Introduction to Big Data Analytics
Chapter 3: Spark Core
Xingang (Ian) Fang
Spark Overview
Spark is an in-memory cluster computing framework for large-scale data processing.
Key characteristics
easy to use
fast
general-purpose
scalable
fault-tolerant
Characteristics
Easy to use
Spark provides high-level APIs in Java, Scala, Python, and R
Much more concise than Hadoop MapReduce code
Fast
Spark can run programs up to 100x faster than Hadoop MapReduce in memory, or 10x faster on disk.
General-purpose
While Hadoop is a platform allowing many third-party applications to run on it, Spark is a general-purpose computing engine with most essential functionalities built-in.
Spark is designed to cover a wide range of workloads such as batch applications, iterative algorithms, interactive queries, and streaming. Spark also supports third-party tools and libraries although its core components are more frequently used.
Scalable
Spark can run on clusters with thousands of nodes.
Can always add more nodes to your cluster to handle more data.
Fault-tolerant
Spark provides fault tolerance through lineage information stored in the memory.
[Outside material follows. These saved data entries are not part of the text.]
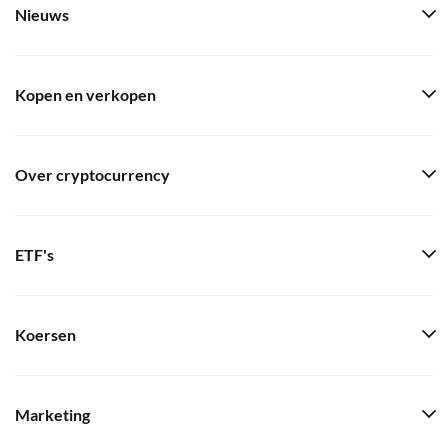
Nieuws
Kopen en verkopen
Over cryptocurrency
ETF's
Koersen
Marketing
If a partition of an RDD is lost, Spark will recompute it using the lineage information.
Automatically handle failed or slow nodes.
Spark Architecture

Spark Components
Worker: Computer nodes that provide CPU, memory and storage resources to a spark application.
Cluster Manager: used to acquire cluster resources for executing a job. Options: Standalone, Mesos, or YARN
Driver Program: Provides data processing code that are executed on worker nodes.
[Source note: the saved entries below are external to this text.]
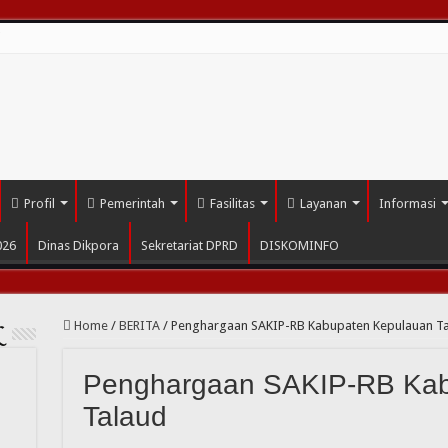
i
Profil
Pemerintah
Fasilitas
Layanan
Informasi
026
Dinas Dikpora
Sekretariat DPRD
DISKOMINFO
Home
/
BERITA
/
Penghargaan SAKIP-RB Kabupaten Kepulauan T
L
Penghargaan SAKIP-RB Kab
Talaud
Executor: A JVM process that spark creates on each worker for an application.
Task: A smallest unit of work that spark sends to an executor.
Application Execution
Key concepts
Shuffle: Redistributes data among cluster of nodes according certain criteria.
Job: A job is a set of computations that spark performs to return results to a driver program.
Stage: A stage is a collection of tasks. Spark splits a job into a DAG (Directed acyclic graphs) of stages. Tasks that do not require a shuffle are grouped into a single stage.
Execution flow
The driver program connects to the cluster manager to acquire resources.
Algorithms are submitted as jobs
Spark breaks the job into a DAG (directed acyclic graph) of stages; Each stage is a collection of tasks.
Stages are scheduled on executors
Executors run tasks and return results
Execution Flow

Data Source
Spark does not provide its own storage system.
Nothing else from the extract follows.